▶ **Work instructions**
Leave every image out, and return the rest of the data word for word.
++++++++++++++++++++
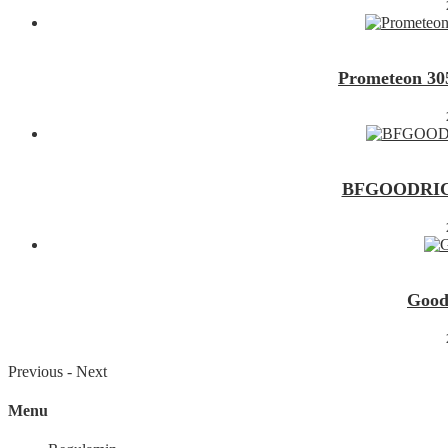
Prometeon 3
BFGOODRICH
Good
Previous
-
Next
Menu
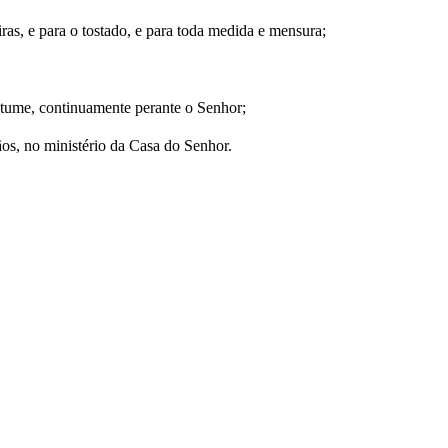
iras, e para o tostado, e para toda medida e mensura;
ostume, continuamente perante o Senhor;
ãos, no ministério da Casa do Senhor.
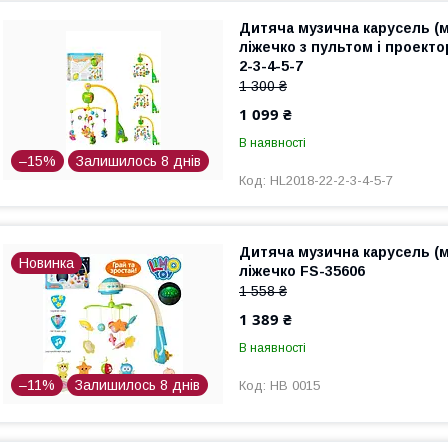
Дитяча музична карусель (м
ліжечко з пультом і проект
2-3-4-5-7
1 300 ₴
1 099 ₴
В наявності
–15%
Залишилось 8 днів
HL2018-22-2-3-4-5-7
Дитяча музична карусель (м
Новинка
ліжечко FS-35606
1 558 ₴
1 389 ₴
В наявності
–11%
Залишилось 8 днів
HB 0015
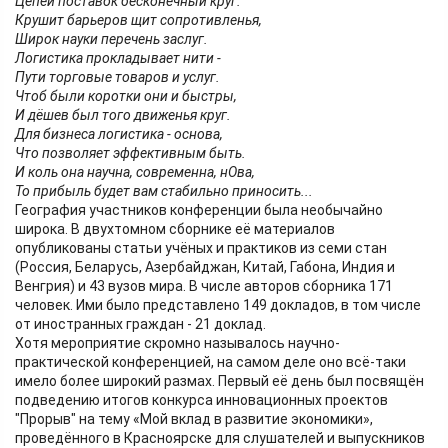
Цепей поставок бесконечный круг.
Крушит барьеров щит сопротивленья,
Широк науки перечень заслуг.
Логистика прокладывает нити -
Пути торговые товаров и услуг.
Чтоб были коротки они и быстры,
И дёшев был того движенья круг.
Для бизнеса логистика - основа,
Что позволяет эффективным быть.
И коль она научна, современна, нОва,
То прибыль будет вам стабильно приносить...
География участников конференции была необычайно
широка. В двухтомном сборнике её материалов
опубликованы статьи учёных и практиков из семи стан
(Россия, Беларусь, Азербайджан, Китай, Габона, Индия и
Венгрия) и 43 вузов мира. В числе авторов сборника 171
человек. Ими было представлено 149 докладов, в том числе
от иностранных граждан - 21 доклад.
Хотя мероприятие скромно называлось научно-
практической конференцией, на самом деле оно всё-таки
имело более широкий размах. Первый её день был посвящён
подведению итогов конкурса инновационных проектов
"Прорыв" на тему «Мой вклад в развитие экономики»,
проведённого в Красноярске для слушателей и выпускников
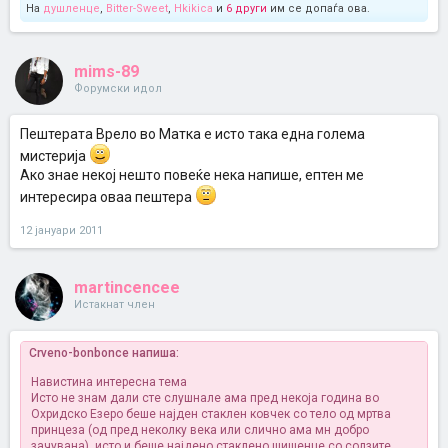
На
душленце
,
Bitter-Sweet
,
Hkikica
и
6 други
им се допаѓа ова.
mims-89
Форумски идол
Пештерата Врело во Матка е исто така една голема
мистерија
Ако знае некој нешто повеќе нека напише, ептен ме
интересира оваа пештера
12 јануари 2011
martincencee
Истакнат член
Crveno-bonbonce напиша:
Навистина интересна тема
Исто не знам дали сте слушнале ама пред некоја година во
Охридско Езеро беше најден стаклен ковчек со тело од мртва
принцеза (од пред неколку века или слично ама мн добро
зачувана). исто и беше најдено стаклено шишенце со солзите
++++++++++++++++++++
▶ **Solution to the exercise**
Prometeon 3
BFGOODRICH
Good
Previous
-
Next
Menu
iras, e para o tostado, e para toda medida e mensura;
ostume, continuamente perante o Senhor;
ãos, no ministério da Casa do Senhor.
Дитяча музична карусель (м
ліжечко з пультом і проект
2-3-4-5-7
1 300 ₴
1 099 ₴
В наявності
–15%
Залишилось 8 днів
HL2018-22-2-3-4-5-7
Дитяча музична карусель (м
Новинка
ліжечко FS-35606
1 558 ₴
1 389 ₴
В наявності
–11%
Залишилось 8 днів
HB 0015
Цепей поставок бесконечный круг.
Крушит барьеров щит сопротивленья,
Широк науки перечень заслуг.
Логистика прокладывает нити -
Пути торговые товаров и услуг.
Чтоб были коротки они и быстры,
И дёшев был того движенья круг.
Для бизнеса логистика - основа,
Что позволяет эффективным быть.
И коль она научна, современна, нОва,
То прибыль будет вам стабильно приносить...
География участников конференции была необычайно
широка. В двухтомном сборнике её материалов
опубликованы статьи учёных и практиков из семи стан
(Россия, Беларусь, Азербайджан, Китай, Габона, Индия и
Венгрия) и 43 вузов мира. В числе авторов сборника 171
человек. Ими было представлено 149 докладов, в том числе
от иностранных граждан - 21 доклад.
Хотя мероприятие скромно называлось научно-
практической конференцией, на самом деле оно всё-таки
имело более широкий размах. Первый её день был посвящён
подведению итогов конкурса инновационных проектов
"Прорыв" на тему «Мой вклад в развитие экономики»,
проведённого в Красноярске для слушателей и выпускников
На
душленце
,
Bitter-Sweet
,
Hkikica
и
6 други
им се допаѓа ова.
mims-89
Форумски идол
Пештерата Врело во Матка е исто така една голема
мистерија
Ако знае некој нешто повеќе нека напише, ептен ме
интересира оваа пештера
12 јануари 2011
martincencee
Истакнат член
Crveno-bonbonce напиша:
Навистина интересна тема
Исто не знам дали сте слушнале ама пред некоја година во
Охридско Езеро беше најден стаклен ковчек со тело од мртва
принцеза (од пред неколку века или слично ама мн добро
зачувана). исто и беше најдено стаклено шишенце со солзите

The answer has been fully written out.